M. M. Manasi is a playback singer trained in Hindustani Vocal. She has sung more than 170 songs in Tamil, Telugu, Kannada, Malayalam, Hindi and English. She completed her studies at School of Management D.G. Vaishnav College. Her hits in Tamil – "Stylish Thamizachi" in Aarambam, "Kattikeda" in Kakki Sattai, "Semma Mass" in Massu, "Robo Romeo" in Tamizhuku En Ondrai Azhuthavum, "Sottavaala" in Puli, "Aatakari maman ponnu" in Ilayaraja's 1000th film Tharai Thappattai. She won SIIMA Award for Best Female Playback Singer (Telugu) for ''Rangamma Mangamma'' from 2018 Tollywood periodic-drama film Rangasthalam.

Biography
Manasi was born to Tamil speaking parents in Chennai and grew up in Mumbai. At the age of 2 she started learning music, her first public performances were bhajans sung during Navratri and Ganpati poojas. She has a sister, M. M. Monisha.

Manasi was introduced by Ilaiyaraja to the Kannada music industry for the movie Drishya and by Vidhyasagar in Malayalam for Oru Indian Pranayakadha. She made an entry into Bollywood with "Daddy Mummy" in Bhaag Johnny for music director Devi Sri Prasad. This song has 20 million views on YouTube.
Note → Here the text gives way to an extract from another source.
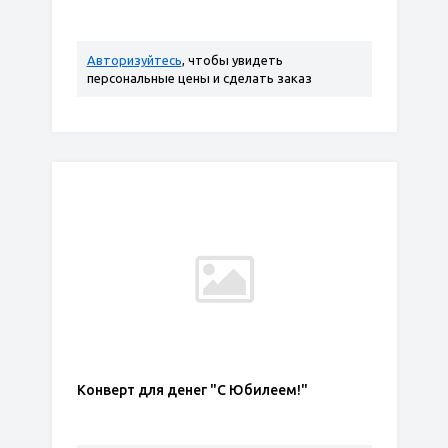
Авторизуйтесь
, чтобы увидеть
персональные цены и сделать заказ
Конверт для денег "С Юбилеем!"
Apart from singing, Manasi has also done voice acting for the leading heroines in the Tamil film industry: Baahubali, Thozha, Dharmadurai, Devi, Kaththi Sandai for Tamanna Bhatia, Maari for Kajal Agarwal, Anjaan for Samantha, Kamalinee Mukherjee in Iraivi, Meaghamann for Hansika Motwani, Darling and Velainu Vandhutta Vellaikaaran for Nikki Galrani, Tamizhuku En Ondrai Azhuthavum for Bindhu Madhavi, Vai Raja Vai for Tapsee, Yaan for Thulasi, Idharkkuthane Aasai Pattai Balakumara for Swathi,  Thirumanam Enum Nikkah for Nazriya and Oh My Kadavule for Ritika Singh.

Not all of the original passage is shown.